そして、遊びがさまざまな能力を育てる最大の理由は遊びが、子どもたちが「自ら選んだ」ことを、「自発的」にするからだ。

よっぽど特殊な場合を除いて、子どもたちが遊ぶときは、自分の興味のあることを選ぶ。自由な時間、何をしても良い状態でわざわざ選ぶものといえば、やはりその子にとって純粋に「好きなこと」だろう。

「好きなこと」を「自発的に」やり始めたとき、人間はもっと楽しくしたい、もっと向上したいと思い、それを行動に移す。これはどんな人にもプログラムされているしくみだ。

かくれんぼをしていたら、「なるべく見つからないように」と毎回隠れる場所を必死に探す。河原で水切りをしていたら、一回でも多く石を跳ねさせたいと、石を選んだり投げ方を工夫したりする。子どもたちの中から自然と湧き出る「向上心」ほど、子どもを成長させるものはないと思う。

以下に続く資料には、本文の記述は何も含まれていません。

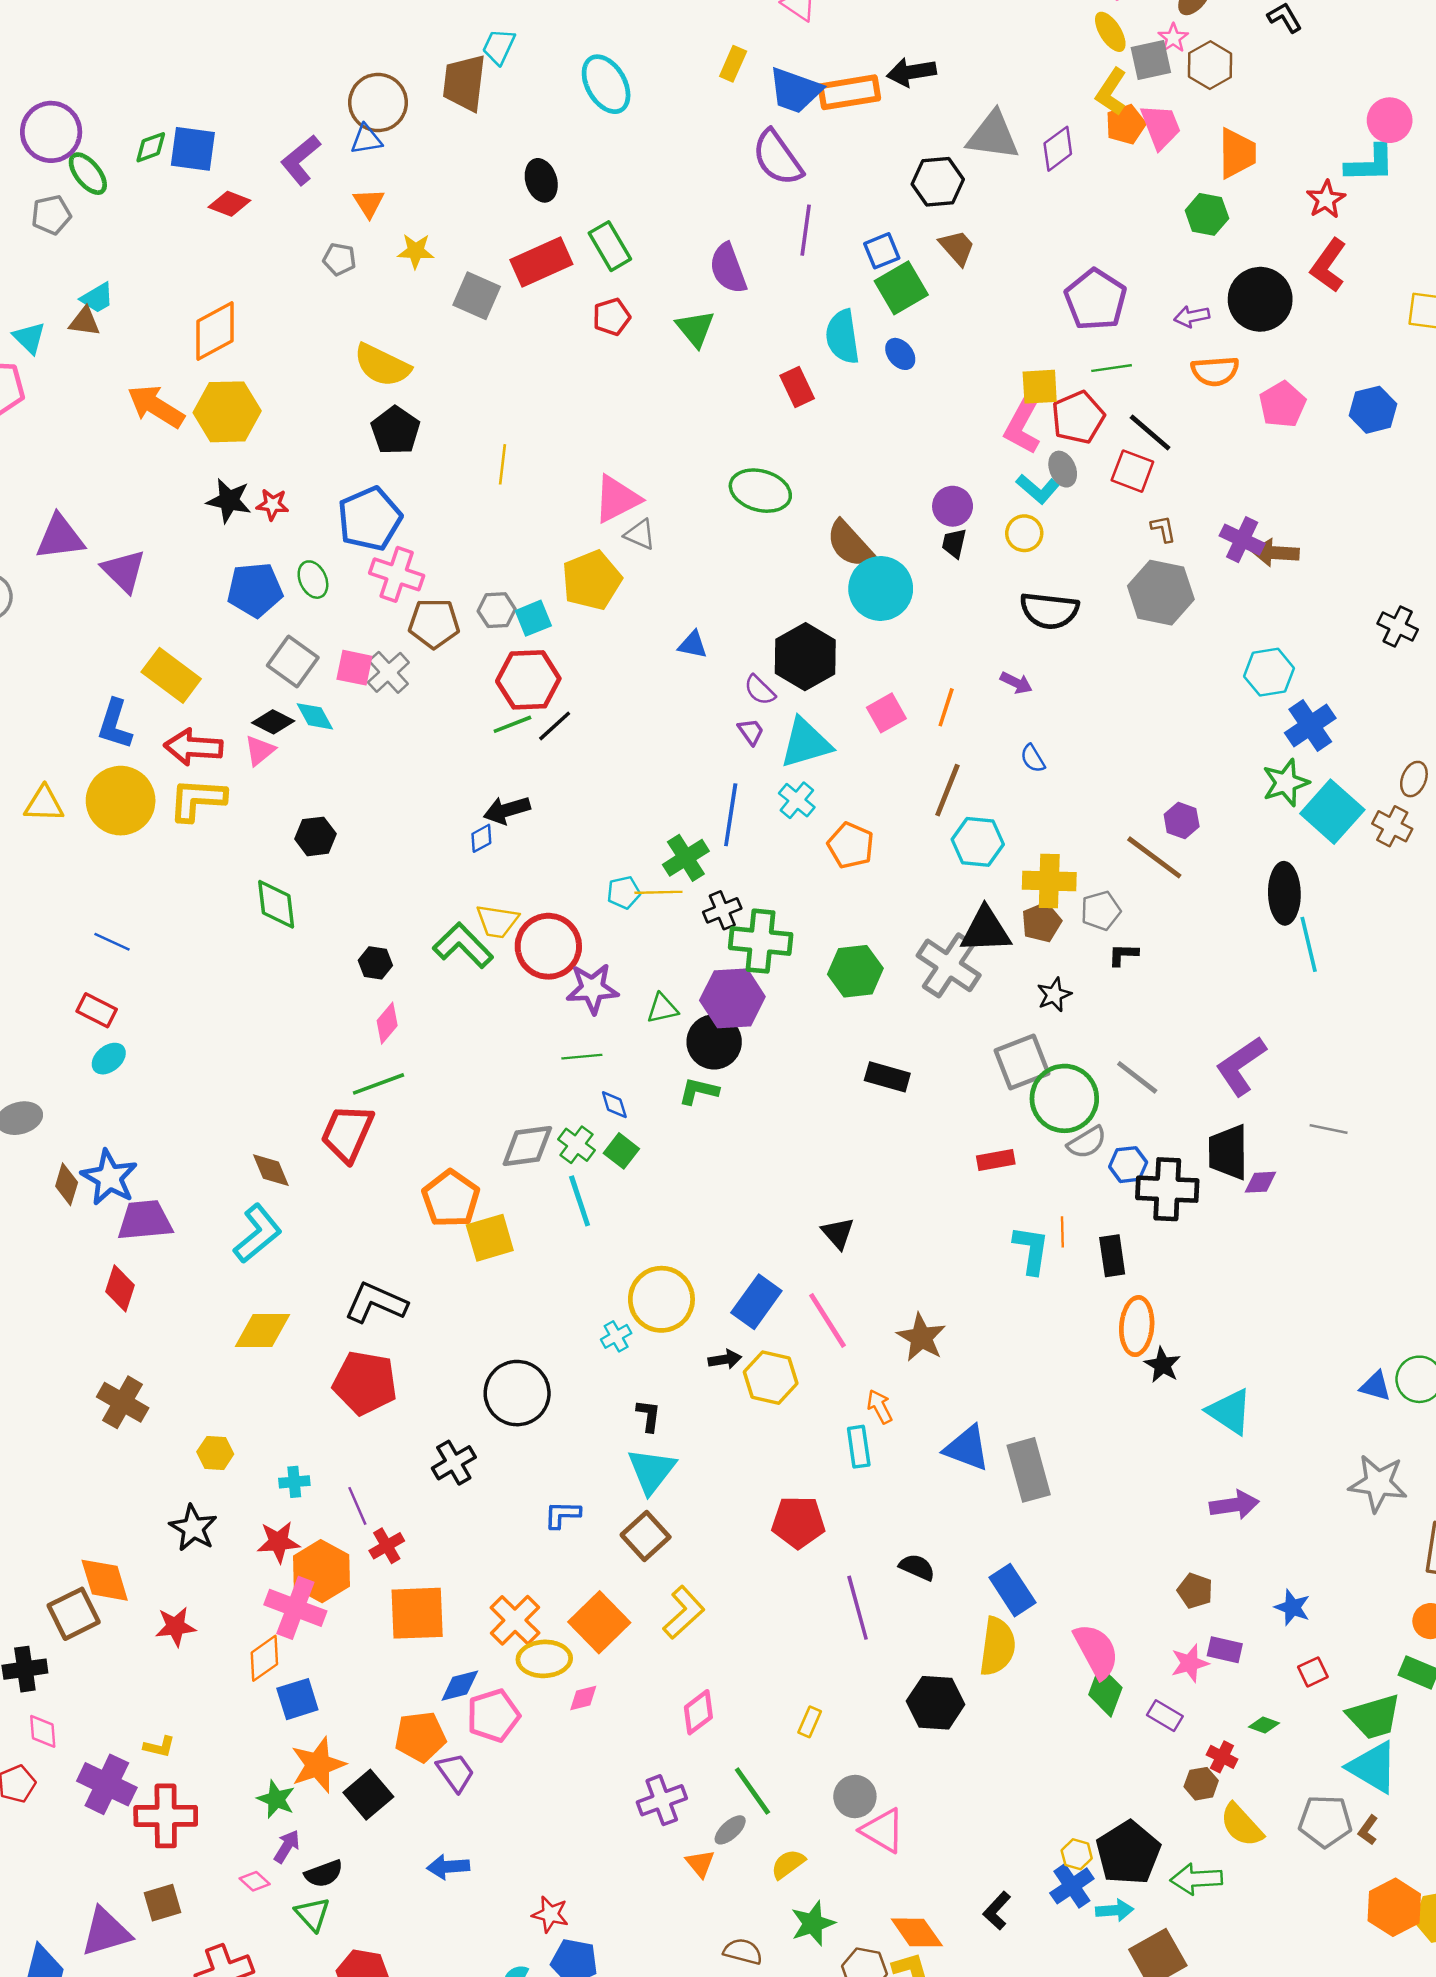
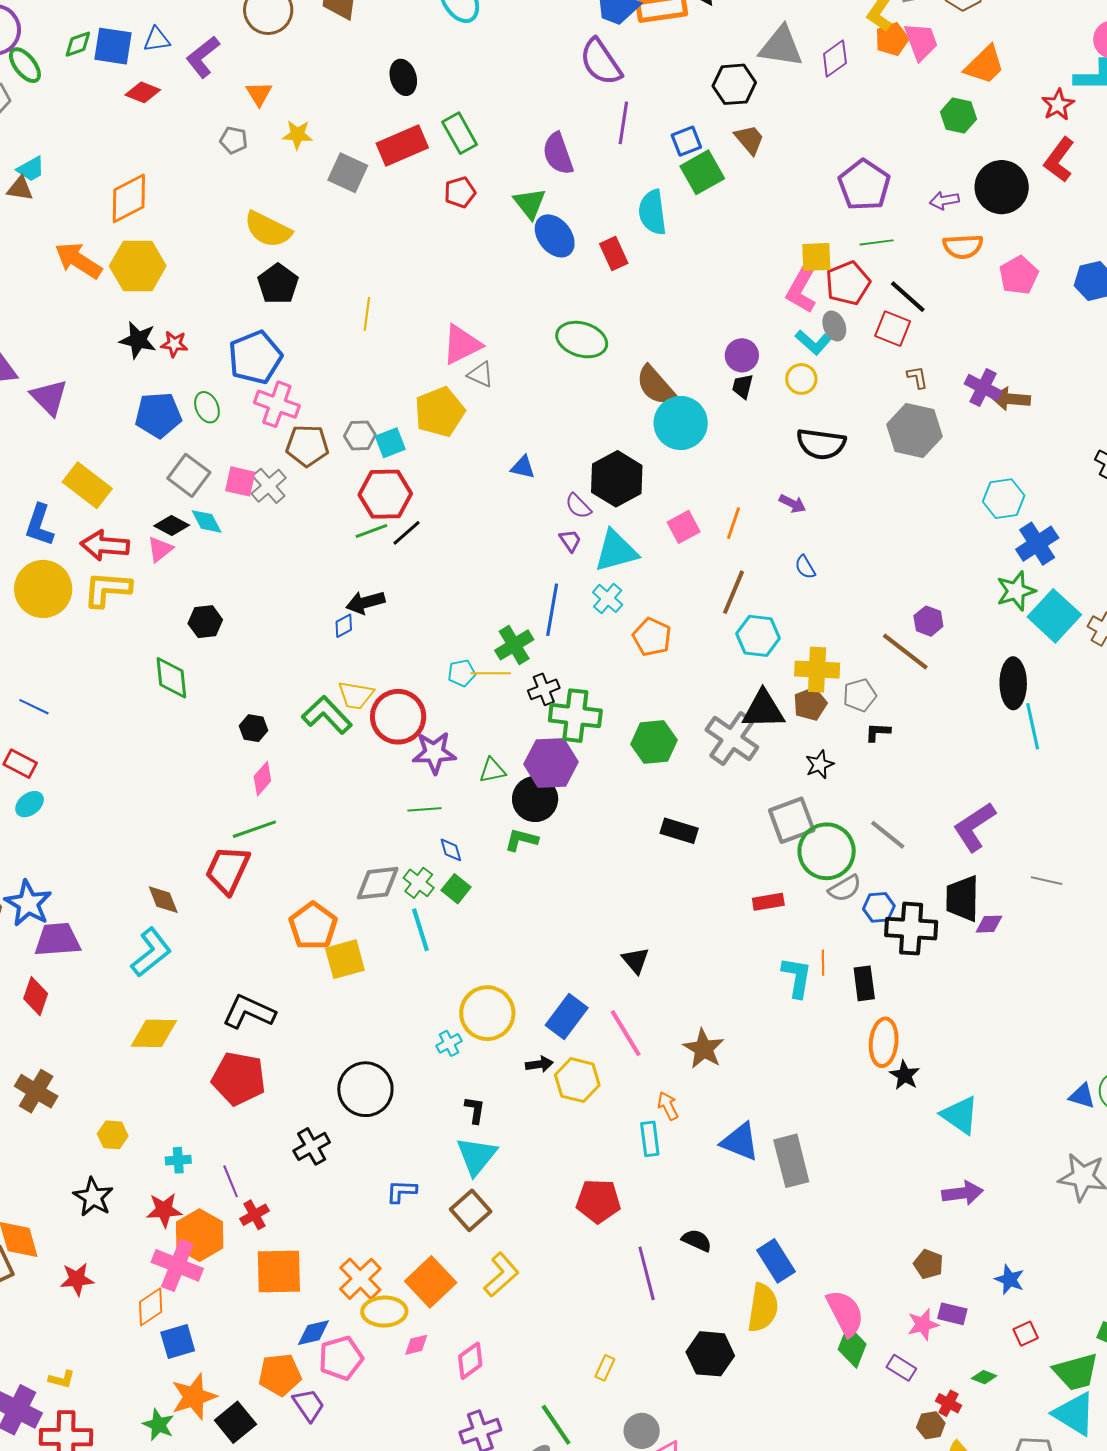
blue triangle: (366, 139) -> (157, 40), moved
orange trapezoid: (1237, 153) -> (985, 65), turned 45
blue ellipse: (900, 354) -> (555, 236), moved, size x1.6
pink diamond: (698, 1712) -> (470, 1361), moved

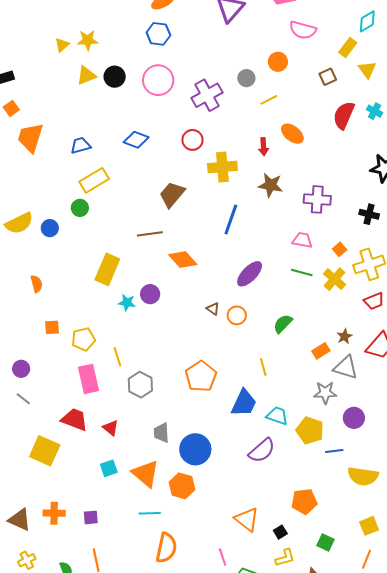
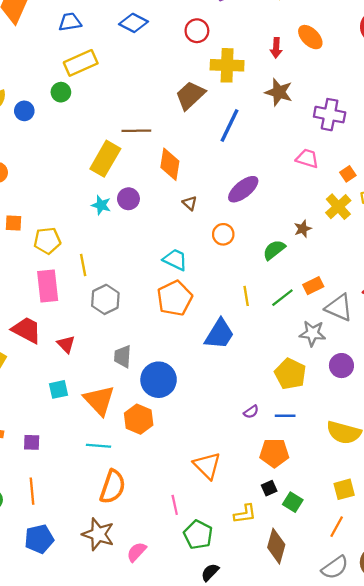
brown trapezoid: (172, 194) -> (190, 95), moved
orange diamond: (183, 260) -> (170, 164), turned 44
yellow rectangle: (107, 269) -> (105, 159), moved
green line: (302, 272) -> (282, 298), moved, turned -60
brown triangle: (213, 309) -> (190, 203), moved
brown star: (344, 336) -> (303, 229), moved
cyan trapezoid: (277, 416) -> (175, 260), moved
purple semicircle: (262, 450) -> (251, 412), moved, size x0.5
blue line: (334, 451) -> (285, 416), moved
black square: (280, 532) -> (269, 488), moved

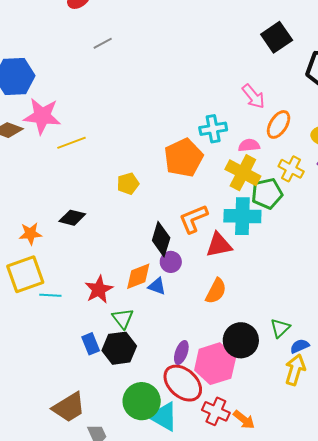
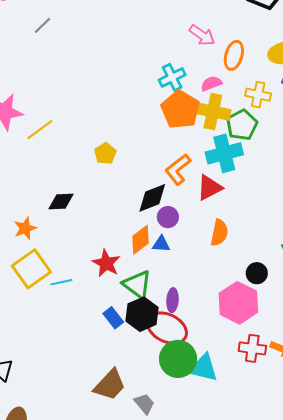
orange pentagon: (183, 158) -> (180, 110), moved
black diamond: (161, 239) -> (152, 198), turned 68
green triangle: (123, 318) -> (137, 285), size x1.4
black circle: (241, 340) -> (257, 273), size x0.6
purple ellipse: (181, 353) -> (172, 300), moved
red ellipse: (183, 383) -> (167, 328), moved

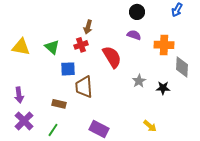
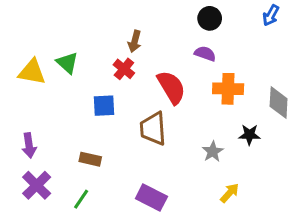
red cross: (81, 45) -> (124, 69), turned -32
orange cross: (164, 45) -> (228, 89), moved
green triangle: (52, 47) -> (67, 63), moved
gray star: (139, 81) -> (213, 152), moved
brown trapezoid: (84, 87) -> (153, 129), moved
yellow arrow: (150, 126) -> (230, 193), turned -88

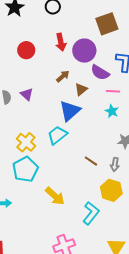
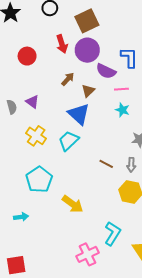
brown square: (107, 24) -> (87, 21), moved
blue triangle: (70, 111) -> (79, 114), turned -30
yellow cross: (26, 142) -> (36, 136), moved
cyan L-shape: (91, 213) -> (113, 233), moved

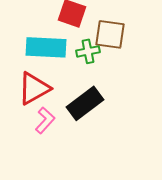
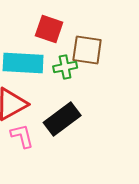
pink L-shape: (45, 120) -> (22, 136), turned -56

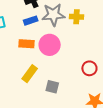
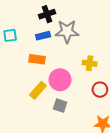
yellow cross: (76, 17) -> (90, 63), moved
pink circle: (50, 45) -> (60, 80), moved

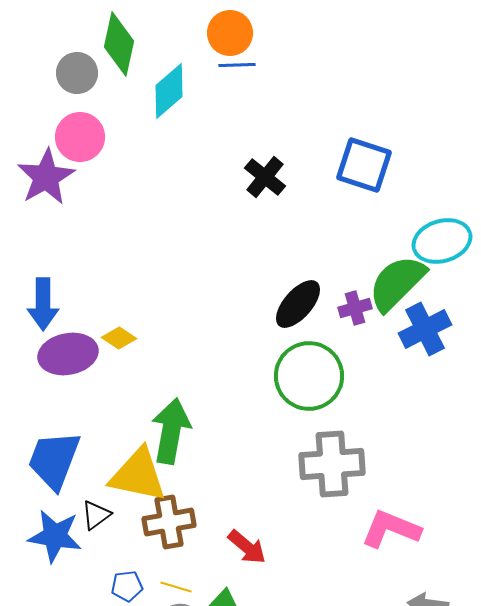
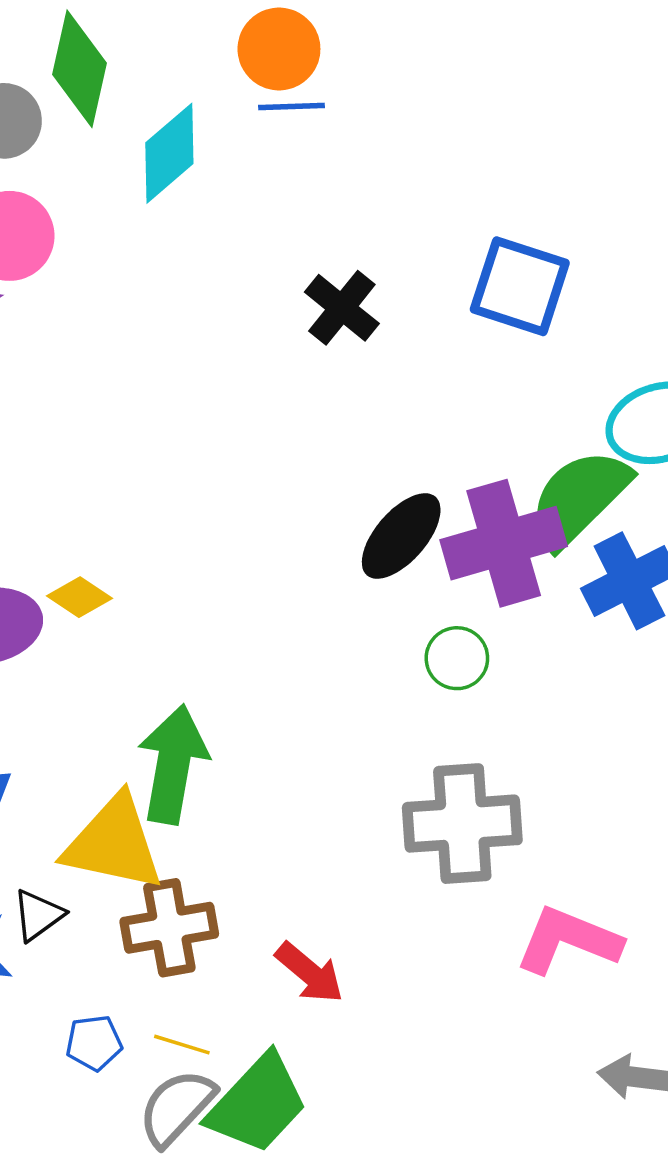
purple cross: (355, 308) -> (504, 543), size x2.0
green circle: (309, 376) -> (457, 658), moved, size x0.5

大人だってそうだ。マラソンが好きな人は、少しでもタイムを縮めたいと頑張るし、料理が趣味の人は、もっともっと美味しいものを作りたいと工夫する。「自分が選んだもの」を「自発的」に行っている時にこそ、人間は大きく成長できる。

なので、最もシンプルに言えば、子どもはしっかり遊ばせておいたら、生きていくための力は育つ、ということになる。

知識や技能などは学校や習い事に行けば学べるもの。それ以外の生きていく力はしっかり遊ぶことで、身につけさせればいい。私自身も、毎日毎日暗くなるまで、たっぷりと遊んできた人間だったので、子どもたちには「遊ばせる気満々」でいた。

すっかり変わってしまった遊びの風景

なのに、である。今の社会では、残念ながら「遊び」はかなりぞんざいな扱いを受けている。

遊ばせる気満々の私は、遊ぶ気満々の子どもたちを連れ、子ども達の最初の遊び場として近所の公園にデビューし、愕然とした。そこには、子ども達が自由に遊べる環境とは程遠い公園があったのだ。

広場は「ボール遊び禁止」、砂場は道具の取り合いの解決策として「貸して」「ありがとう」を言わせるママたちのしつけ合戦。水道はジャージャー使おうものなら大人に注意され、ベンチには無言でゲーム機に没頭する小学生。

ざっと見回したところ、生き生きとクリエイティブに遊んでいる子どもは見当たらず…。 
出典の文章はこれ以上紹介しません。